Massachusetts State Police arrested 11 people on Saturday who allegedly claimed to be members of a group known as the “Rise of the Moors.” The arrests followed an hours-long standoff with the armed members on Interstate 95 near Wakefield, Massachusetts, after suspects reportedly said they don’t “recognize our laws.”
Early Saturday morning, the Mass State Police Twitter account posted a series of tweets regarding a standoff with multiple armed suspects in two vehicles in I-95.
We have several armed persons accounted for at this scene on Rt 95. They are refusing to comply with orders to provide their information and put down their weapons. We are asking residents of Wakefield and Reading to shelter in place at this time. https://t.co/DTPA6QEsC8
— Mass State Police (@MassStatePolice) July 3, 2021
Officials placed two of the members under arrest and continued the standoff with the remaining members of the group.
Two suspects have been arrested by members of @NEMLEC on North Ave, Wakefield. MSP has taken custody of and transported them to one of our barracks. The situation is ongoing w/remaining members of the group. We continue to work to resolve the situation peacefully. https://t.co/1bZWM1vYKS
— Mass State Police (@MassStatePolice) July 3, 2021
The incident began when a state police officer observed two vehicles parked on the side of the interstate with their hazard lights blinking, the Associated Press reported. State Police Colonel Christopher Mason told reporters the officer observed as many as ten men wearing military-style gear and carrying long guns and pistols around the vehicles.
#BREAKING: Joint update on #standoff situation in Wakefield, MA with suspects @MassStatePolice, @WakefieldPD, @ReadingPolice, @StonehamMAPD consider “armed and dangerous.” Police can’t confirm but do say the men seem to associate themselves with a group called Rise of the Moors. pic.twitter.com/TghUkbznTK
— Nia Hamm NBC10 Boston (@NiaNBCBoston) July 3, 2021
The members of the group reportedly refused to comply with orders to put down their weapons and other verbal orders. The people told the officers they do not “recognize our laws,” police said, according to the AP report.
The colonel said the men told the officer they were members of the “Rise of the Moors” group and were headed to Maine from Rhode Island for “training.” The men reportedly refused to put down their weapons and several members took off into the woods, the report states.
“You can imagine, 11 armed individuals standing armed with long guns slung on an interstate highway at 2 in the morning certainly raises concerns, and is certainly not consistent with the firearms laws that we have here in Massachusetts,” the state police commander said.
An alleged spokesperson for the group took to social media and said they were not anti-government, anti-police, or a sovereign citizen group.
— standup2p (@standup2p) July 3, 2021
A second video posted on social media shows the heavily armed man wearing combat gear talking to police and stating they do not intend to escalate the incident and want a peaceful resolution.

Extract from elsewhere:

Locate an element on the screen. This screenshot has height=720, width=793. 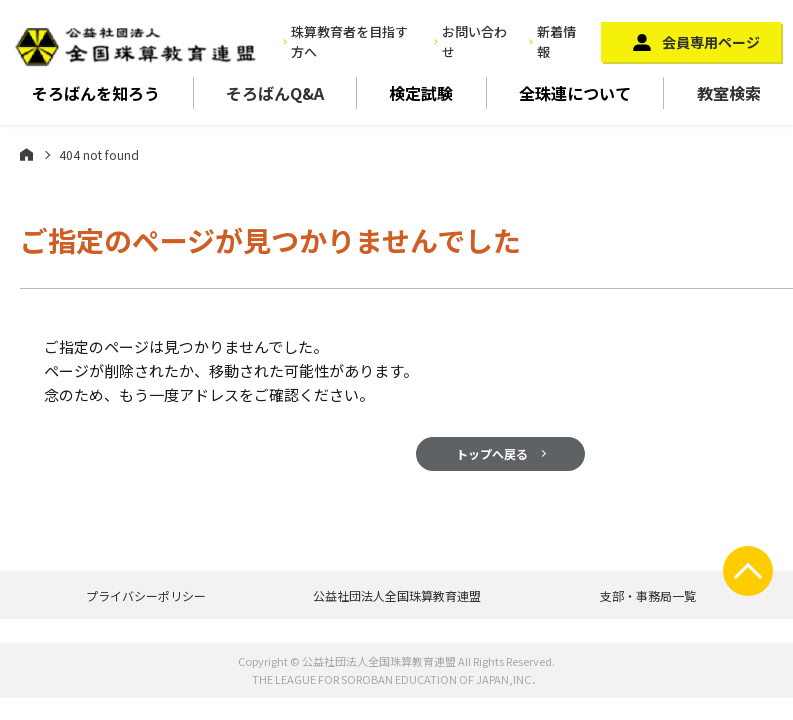 会員専用ページ is located at coordinates (711, 42).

“I’ve expressed to you multiple times we are not anti-government.”
An armed uniformed man speaking with MSP negotiators in the middle of a standoff on 95 as it’s being live streamed on an IG account for the Moorish Constitutional Convention Committee. @wbz https://t.co/swiYDUFnIT pic.twitter.com/2oKJqrGg5G
— Anaridis Rodriguez (@Anaridis) July 3, 2021
The Daily Beast reported the standoff with the “Moorish Americans” were attempting to “travel peacefully” to their “private land” to camp and “train.”
The spokesman said repeatedly on video that they were not hostile and were not “anti-police” or “anti-government.”
He also said they are not “Black-identity extremists,” the Daily Beast reported.
Shortly before noon on Saturday, State Police officials tweeted they arrested a total of 11 suspects. They did not indicate what, if any, charges the 11 suspects would face.
Two additional suspects were located in their vehicles, bringing the total number of those arrested to 11 (two initially on North Avenue and nine outside and inside the vehicles) https://t.co/YAXzKlW6Yl
— Mass State Police (@MassStatePolice) July 3, 2021
NBC 10 in Boston reported:
According to the Southern Poverty Law Center’s website, the Moorish sovereign citizen movement is a collection of independent organizations and lone individuals that emerged in the early 1990s as an offshoot of the antigovernment sovereign citizens movement, which believes that individual citizens hold sovereignty over, and are independent of, the authority of federal and state governments.
It is not clear if Rise of the Moors is specifically affiliated with that movement.
According to the FBI:
Sovereign citizens are anti-government extremists who believe that even though they physically reside in this country, they are separate or “sovereign” from the United States. As a result, they believe they don’t have to answer to any government authority, including courts, taxing entities, motor vehicle departments, or law enforcement.
Col. Mason would not specifically say the suspects were “sovereign citizens,” but went on to say that it is not unusual for his officers to encounter people with “sovereign citizen ideology.”
“We train to those encounters,” Mason said. “We very much understand, I guess, the philosophy that underlies that mindset.”
The incident appears to have come to a successful conclusion with the arrest of the 11 suspects.